Uber posts huge investment losses, but forecasts are full of optimism
Uber (UBER) shares fell to a new low due to huge losses of $5.9 billion from investments in Didi Global, Grab Holdings, and Aurora Innovation Inc. Uber’s optimistic outlook contrasts with that of rival Lyft. Uber’s report for the quarter showed a doubling of revenue.
The reason was probably Uber’s huge losses of $5.9 billion from investments in Dido Global, Group Holdings, and Aurora Innovation Inc. On the eve of Tuesday, Uber’s competitor, Life, reported a disappointing forecast to its investors, after which the shares of both companies fell. Lift (LIFT) shares fell by 33.55% on Tuesday, while Uber shares fell by -10.75%.However, Uber’s report showed strong growth in overall revenue, and taxi service revenue finally exceeded delivery revenue.
The Uber report compared to analysts’ forecasts
Uber’s loss per share was $3.04, which is worse than the average analyst forecast of a $0.02 loss per share.
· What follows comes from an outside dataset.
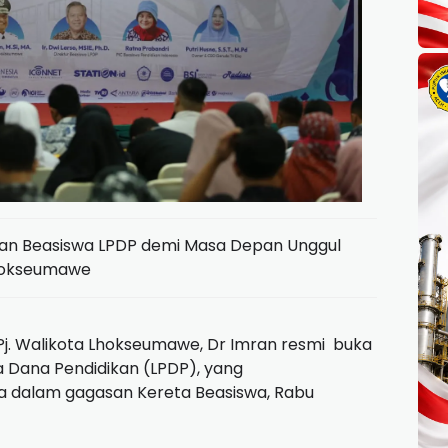
lkan Beasiswa LPDP demi Masa Depan Unggul
okseumawe
Pj. Walikota Lhokseumawe, Dr Imran resmi buka
a Dana Pendidikan (LPDP), yang
ka dalam gagasan Kereta Beasiswa, Rabu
Quarterly sales increased by 136% compared to the same period a year ago to $6.9 billion, which is higher than analytical estimates of $6.13 billion. Quarterly revenue and profit statistics are on the Uber reports page.
Uber Forecasts
Uber expects earnings (Ebitda-before taxes and depreciation) in the second quarter to be about $255 million, which is slightly better than Wall Street analysts expect at $246 million.Wedbush analyst Dan Ives said about Uber and Lyft’s reports that Lyft has a harder time getting drivers, while the number of Uber drivers is at a “post-pandemic peak.”
In contrast to the speed at which consumer demand recovered, luring drivers and attracting new ones to meet demand took more time and money than investors expected. Lyft actually reported better-than-expected performance for the first quarter, reporting earnings of about $0.07 per share on sales of $876 million. Wall Street expected a loss of $0.07 per share with sales of about $850 million.
However, Lyft’s weak forecasts were reflected by a decline in shares. Lyft’s forecast for second-quarter revenue is between $950 million and $1 billion. It was below the analytical forecast of $1.02 billion. The forecast for profit (Ebitda) of $10–20 million is also significantly lower than analysts’ expectations of about $83 million.